Je ne demandai pas si elle était belle. À quoi bon ? J’en étais sûr. À travers la distance de cinq cents mètres qui nous séparait, ne pouvant même distinguer ses traits, je l’avais devinée admirable et étrange, et je subissais déjà, comme par un effet magnétique, son charme impérieux et souverain.
Pendant toute la journée du lendemain, cette idée fixe m’obséda : la voir de près, lui parler.

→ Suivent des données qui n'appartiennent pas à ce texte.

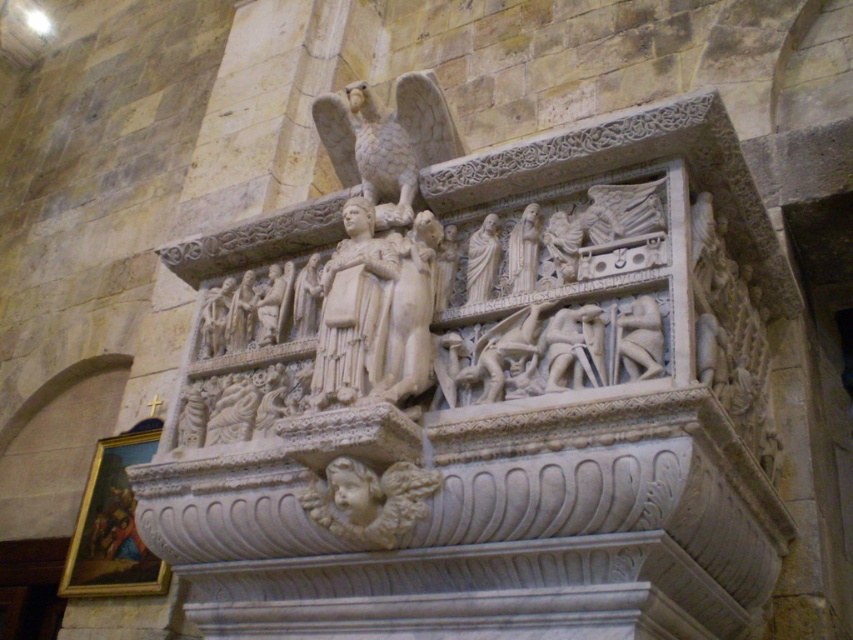 Is white marble eagle at upper center above white marble statue at center?

Indeed, white marble eagle at upper center is positioned over white marble statue at center.

Identify the location of white marble eagle at upper center. (387, 140). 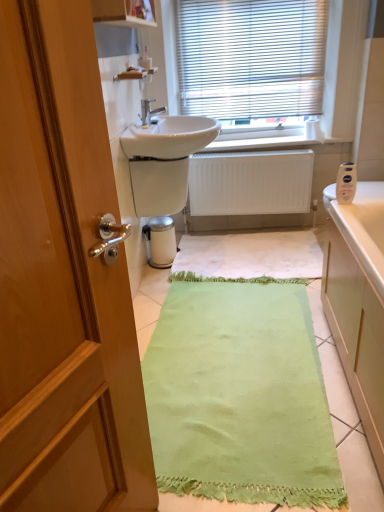 You are a GUI agent. You are given a task and a screenshot of the screen. Output one action in this format:
    pyautogui.click(x=<x>, y=<y>)
    Task: Click on the green fabric bath mat at center
    This screenshot has width=384, height=512.
    Given the screenshot: What is the action you would take?
    pyautogui.click(x=240, y=395)

Measure the distance between point (237, 453) and camera.

Point (237, 453) is 4.61 feet from camera.

I want to click on white matte toilet paper at upper right, so click(313, 130).

This screenshot has height=512, width=384. What do you see at coordinates (149, 111) in the screenshot? I see `matte silver faucet at center` at bounding box center [149, 111].

I want to click on white plastic blinds at upper center, so click(251, 58).

Could you tell me if white glossy sink at center is turned towards white matte radiator at center?

No.

Is white glossy sink at center at the left side of white matte radiator at center?

Indeed, white glossy sink at center is positioned on the left side of white matte radiator at center.

Which is in front, point (153, 169) or point (283, 173)?

Point (153, 169)

From the picture: From the image's perspective, which object appears higher, white glossy sink at center or white matte radiator at center?

white glossy sink at center.

Which of these two, green fabric bath mat at center or white matte toilet paper at upper right, is thinner?

white matte toilet paper at upper right.

Which is correct: green fabric bath mat at center is inside white matte toilet paper at upper right, or outside of it?

green fabric bath mat at center is spatially situated outside white matte toilet paper at upper right.

Is green fabric bath mat at center to the right of white matte toilet paper at upper right from the viewer's perspective?

Incorrect, green fabric bath mat at center is not on the right side of white matte toilet paper at upper right.

From a real-world perspective, is green fabric bath mat at center positioned over white matte toilet paper at upper right based on gravity?

No, from a real-world perspective, green fabric bath mat at center is not above white matte toilet paper at upper right.

Is white plastic blinds at upper center next to white matte radiator at center?

No, white plastic blinds at upper center is not next to white matte radiator at center.

Is point (238, 7) behind point (269, 187)?

No, (238, 7) is closer to viewer.

Considering the relative sizes of white plastic blinds at upper center and white matte radiator at center in the image provided, is white plastic blinds at upper center wider than white matte radiator at center?

No.

Is white plastic blinds at upper center closer to the viewer compared to white matte radiator at center?

Yes, it is in front of white matte radiator at center.

Is the position of matte silver faucet at center less distant than that of white matte toilet paper at upper right?

Yes, it is in front of white matte toilet paper at upper right.

Does matte silver faucet at center turn towards white matte toilet paper at upper right?

No, matte silver faucet at center is not aimed at white matte toilet paper at upper right.

In the scene shown: From a real-world perspective, which is physically below, matte silver faucet at center or white matte toilet paper at upper right?

white matte toilet paper at upper right, from a real-world perspective.

Would you say matte silver faucet at center is inside or outside white matte toilet paper at upper right?

The correct answer is: outside.

Which object is positioned more to the right, green fabric bath mat at center or white glossy sink at center?

green fabric bath mat at center.

Considering their positions, is green fabric bath mat at center located in front of or behind white glossy sink at center?

Visually, green fabric bath mat at center is located in front of white glossy sink at center.

Find the location of `bath mat in front of the white glossy sink at center`. bath mat in front of the white glossy sink at center is located at coordinates (240, 395).

Could you tell me if green fabric bath mat at center is turned towards white glossy sink at center?

No, green fabric bath mat at center is not facing towards white glossy sink at center.

Are white matte radiator at center and green fabric bath mat at center beside each other?

No, white matte radiator at center is not in contact with green fabric bath mat at center.

Is white matte radiator at center located outside green fabric bath mat at center?

Indeed, white matte radiator at center is completely outside green fabric bath mat at center.

From a real-world perspective, relative to green fabric bath mat at center, is white matte radiator at center vertically above or below?

In terms of real-world spatial position, white matte radiator at center is above green fabric bath mat at center.

How much distance is there between matte silver faucet at center and white plastic lotion at upper right?

A distance of 3.77 feet exists between matte silver faucet at center and white plastic lotion at upper right.

Can you confirm if matte silver faucet at center is bigger than white plastic lotion at upper right?

Yes, matte silver faucet at center is bigger than white plastic lotion at upper right.

Considering the sizes of objects matte silver faucet at center and white plastic lotion at upper right in the image provided, who is thinner, matte silver faucet at center or white plastic lotion at upper right?

With smaller width is white plastic lotion at upper right.

Identify the location of appliance in front of the matte silver faucet at center. The height and width of the screenshot is (512, 384). (346, 183).

In the image, there is a white glossy sink at center. Where is `radiator below it (from the image's perspective)`? The width and height of the screenshot is (384, 512). radiator below it (from the image's perspective) is located at coordinates (250, 183).

Image resolution: width=384 pixels, height=512 pixels. Identify the location of bath mat on the left of the white matte toilet paper at upper right. (240, 395).

Estimate the real-world distances between objects in this image. Which object is further from white matte toilet paper at upper right, green fabric bath mat at center or white glossy sink at center?

Based on the image, green fabric bath mat at center appears to be further to white matte toilet paper at upper right.

From the image, which object appears to be farther from white glossy sink at center, white plastic lotion at upper right or white plastic blinds at upper center?

white plastic lotion at upper right.

Based on their spatial positions, is white matte toilet paper at upper right or matte silver faucet at center closer to white glossy sink at center?

Based on the image, matte silver faucet at center appears to be nearer to white glossy sink at center.

Which object lies further to the anchor point matte silver faucet at center, white matte radiator at center or white plastic blinds at upper center?

Among the two, white matte radiator at center is located further to matte silver faucet at center.

Estimate the real-world distances between objects in this image. Which object is further from white matte toilet paper at upper right, white matte radiator at center or white plastic blinds at upper center?

white plastic blinds at upper center lies further to white matte toilet paper at upper right than the other object.

From the image, which object appears to be nearer to white plastic lotion at upper right, matte silver faucet at center or white plastic blinds at upper center?

Based on the image, matte silver faucet at center appears to be nearer to white plastic lotion at upper right.

Based on their spatial positions, is white matte radiator at center or matte silver faucet at center further from green fabric bath mat at center?

Among the two, matte silver faucet at center is located further to green fabric bath mat at center.

Considering their positions, is white plastic blinds at upper center positioned closer to white matte radiator at center than green fabric bath mat at center?

white plastic blinds at upper center is closer to white matte radiator at center.

You are a GUI agent. You are given a task and a screenshot of the screen. Output one action in this format:
    pyautogui.click(x=<x>, y=<y>)
    Task: Click on the sink between matte silver faucet at center and green fabric bath mat at center vertically
    
    Given the screenshot: What is the action you would take?
    (164, 161)

The image size is (384, 512). In order to click on tap between white plastic blinds at upper center and white plastic lotion at upper right vertically in this screenshot , I will do `click(149, 111)`.

At what (x,y) coordinates should I click in order to perform the action: click on toilet paper between white plastic blinds at upper center and white matte radiator at center from top to bottom. Please return your answer as a coordinate pair (x, y). This screenshot has height=512, width=384. Looking at the image, I should click on (313, 130).

At what (x,y) coordinates should I click in order to perform the action: click on sink between white plastic lotion at upper right and white matte toilet paper at upper right in the front-back direction. Please return your answer as a coordinate pair (x, y). The image size is (384, 512). Looking at the image, I should click on (164, 161). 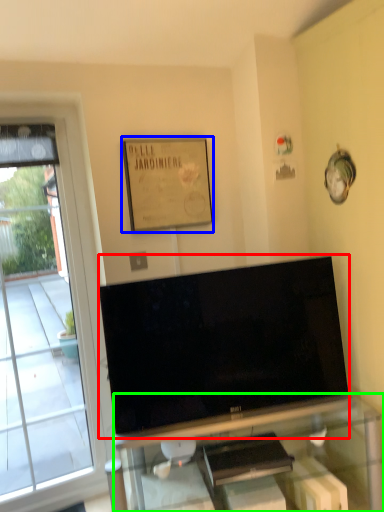 Question: Which object is positioned closest to television (highlighted by a red box)? Select from picture frame (highlighted by a blue box) and furniture (highlighted by a green box).

Choices:
 (A) picture frame
 (B) furniture

Answer: (B) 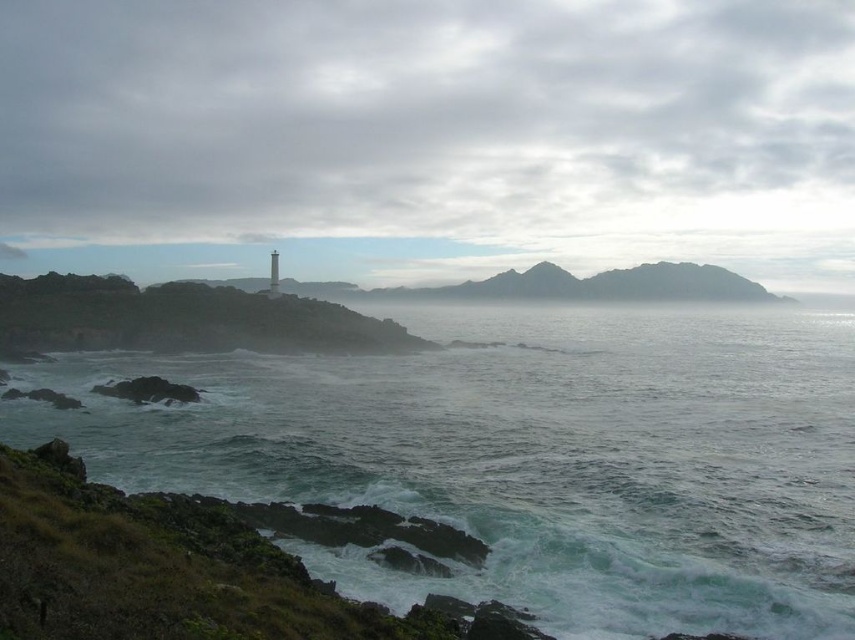 Question: Can you confirm if white frothy water at lower left is smaller than white concrete pillar at upper center?

Choices:
 (A) no
 (B) yes

Answer: (A)

Question: Does white frothy water at lower left appear under white concrete pillar at upper center?

Choices:
 (A) yes
 (B) no

Answer: (A)

Question: Which point is farther to the camera?

Choices:
 (A) (270, 259)
 (B) (329, 440)
 (C) (175, 339)

Answer: (A)

Question: Which point is closer to the camera?

Choices:
 (A) rugged stone cliff at center-left
 (B) white concrete pillar at upper center
 (C) white frothy water at lower left

Answer: (C)

Question: Does white frothy water at lower left appear on the right side of white concrete pillar at upper center?

Choices:
 (A) no
 (B) yes

Answer: (B)

Question: Which of the following is the closest to the observer?

Choices:
 (A) (162, 320)
 (B) (273, 260)

Answer: (A) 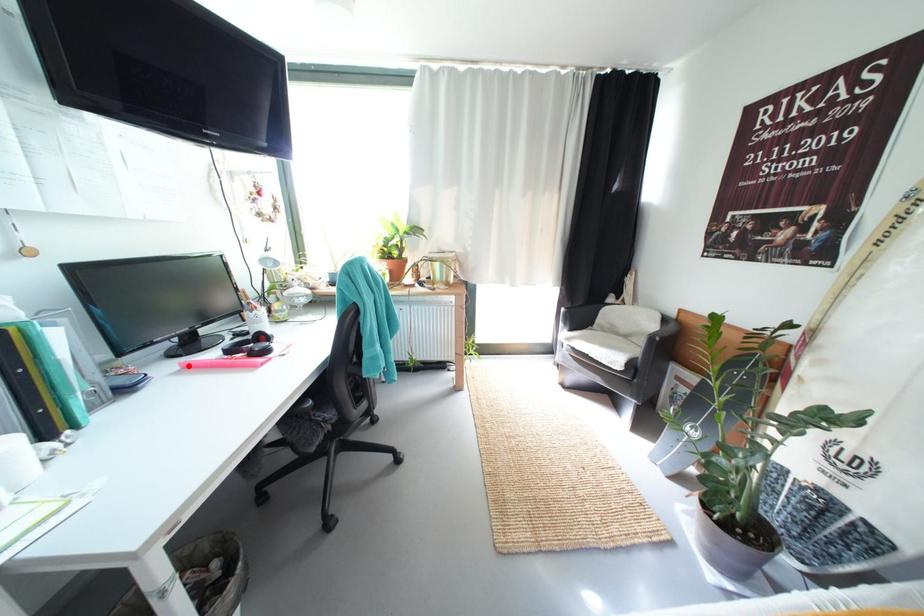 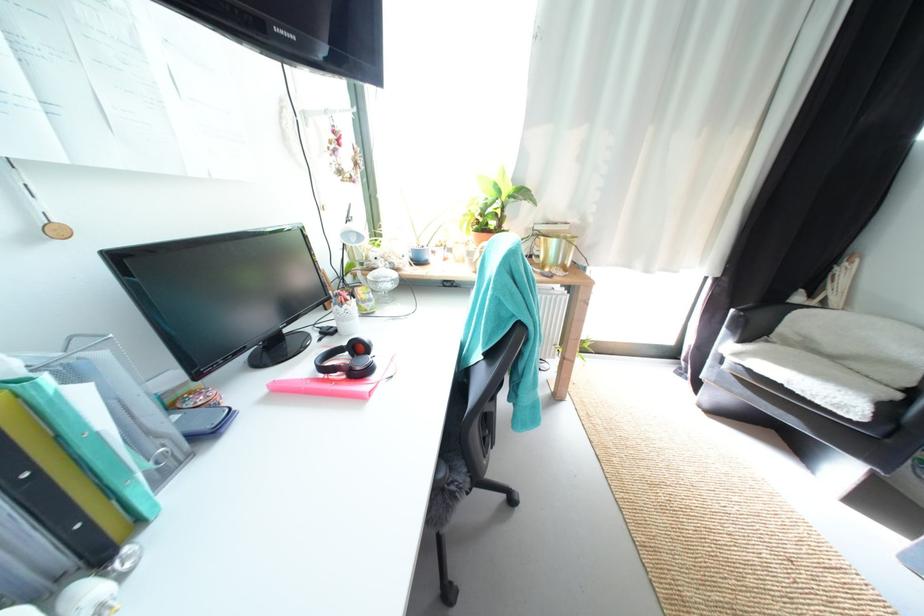 Find the pixel in the second image that matches the highlighted location in the first image.

(275, 387) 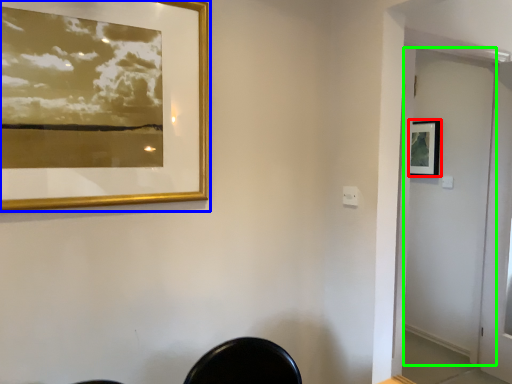 Question: Which is nearer to the picture frame (highlighted by a red box)? picture frame (highlighted by a blue box) or screen door (highlighted by a green box).

Choices:
 (A) picture frame
 (B) screen door

Answer: (B) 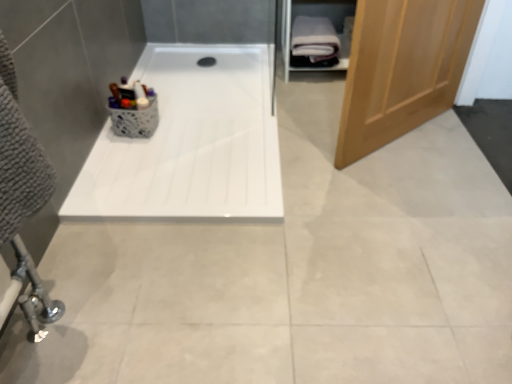 Question: From a real-world perspective, is white glossy bathtub at center physically located above or below light brown wooden door at right?

Choices:
 (A) below
 (B) above

Answer: (A)

Question: Looking at the image, does white glossy bathtub at center seem bigger or smaller compared to light brown wooden door at right?

Choices:
 (A) small
 (B) big

Answer: (A)

Question: Which is nearer to the white soft towel at upper right?

Choices:
 (A) light brown wooden door at right
 (B) white glossy bathtub at center

Answer: (B)

Question: Estimate the real-world distances between objects in this image. Which object is closer to the white soft towel at upper right?

Choices:
 (A) light brown wooden door at right
 (B) white glossy bathtub at center

Answer: (B) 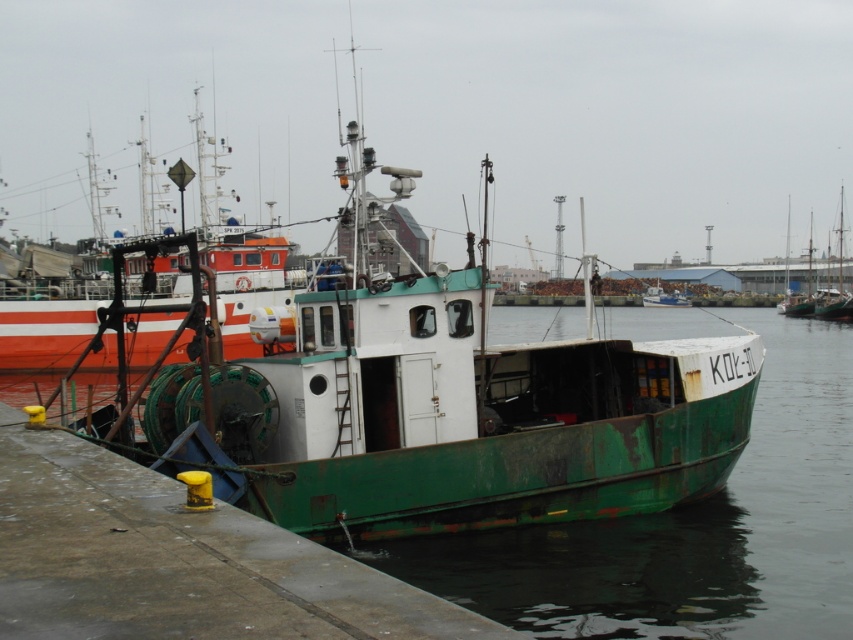 You are a dock worker who needs to secure the green rusty boat at center to the concrete dock at lower left. Based on the scene, which side of the boat should you attach the mooring line to?

The concrete dock at lower left is to the left of the green rusty boat at center, so you should attach the mooring line to the left side of the green rusty boat at center to secure it to the dock.

You are a dock inspector checking the harbor. You need to ensure that the concrete dock at lower left can support the green rusty boat at center. Based on their widths, will the dock be able to support the boat?

The concrete dock at lower left has a lesser width compared to the green rusty boat at center. Since the dock is narrower than the boat, it may not provide sufficient support, so it might not be able to safely support the boat.

You are a marine biologist observing the harbor scene. You notice the green rusty water at lower center and the green rusty boat at center. Which object occupies a larger area in the image?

Au soleil tombant, j’étais caché derrière une roche, à quelques pas de la terrasse, espérant qu’elle viendrait encore s’accouder à la balustrade pour regarder la mer. Mon attente ne fut pas trompée. Elle vint, éclairée par un soleil couchant plus sinistre et plus sanglant encore. Elle était vêtue d’un peignoir cachemire, couleur de sang. C’était une créole, une brune splendide, dans tout le merveilleux éclat de la maturité, le teint très pâle et très mat, la lèvre supérieure légèrement ombrée, les narines palpitantes, le regard de feu. En une seconde, j’étais ivre de passion, de folie : j’éprouvais la sensation poignante du vertige.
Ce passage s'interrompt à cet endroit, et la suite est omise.